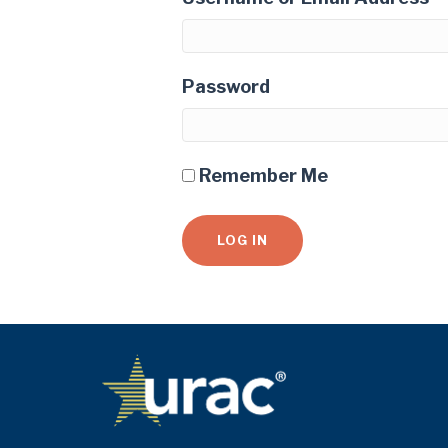
Password
Remember Me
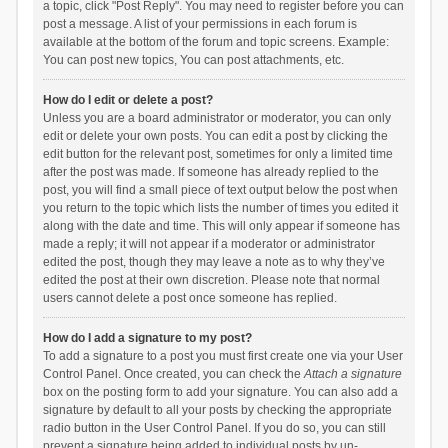
a topic, click "Post Reply". You may need to register before you can
post a message. A list of your permissions in each forum is
available at the bottom of the forum and topic screens. Example:
You can post new topics, You can post attachments, etc.
How do I edit or delete a post?
Unless you are a board administrator or moderator, you can only
edit or delete your own posts. You can edit a post by clicking the
edit button for the relevant post, sometimes for only a limited time
after the post was made. If someone has already replied to the
post, you will find a small piece of text output below the post when
you return to the topic which lists the number of times you edited it
along with the date and time. This will only appear if someone has
made a reply; it will not appear if a moderator or administrator
edited the post, though they may leave a note as to why they’ve
edited the post at their own discretion. Please note that normal
users cannot delete a post once someone has replied.
How do I add a signature to my post?
To add a signature to a post you must first create one via your User
Control Panel. Once created, you can check the
Attach a signature
box on the posting form to add your signature. You can also add a
signature by default to all your posts by checking the appropriate
radio button in the User Control Panel. If you do so, you can still
prevent a signature being added to individual posts by un-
--*--
Work to be completed -
Every entry above has to be repeated exactly, apart from its pictures.

Your solution -
Password
Remember Me
a topic, click "Post Reply". You may need to register before you can
post a message. A list of your permissions in each forum is
available at the bottom of the forum and topic screens. Example:
You can post new topics, You can post attachments, etc.
How do I edit or delete a post?
Unless you are a board administrator or moderator, you can only
edit or delete your own posts. You can edit a post by clicking the
edit button for the relevant post, sometimes for only a limited time
after the post was made. If someone has already replied to the
post, you will find a small piece of text output below the post when
you return to the topic which lists the number of times you edited it
along with the date and time. This will only appear if someone has
made a reply; it will not appear if a moderator or administrator
edited the post, though they may leave a note as to why they’ve
edited the post at their own discretion. Please note that normal
users cannot delete a post once someone has replied.
How do I add a signature to my post?
To add a signature to a post you must first create one via your User
Control Panel. Once created, you can check the
Attach a signature
box on the posting form to add your signature. You can also add a
signature by default to all your posts by checking the appropriate
radio button in the User Control Panel. If you do so, you can still
prevent a signature being added to individual posts by un-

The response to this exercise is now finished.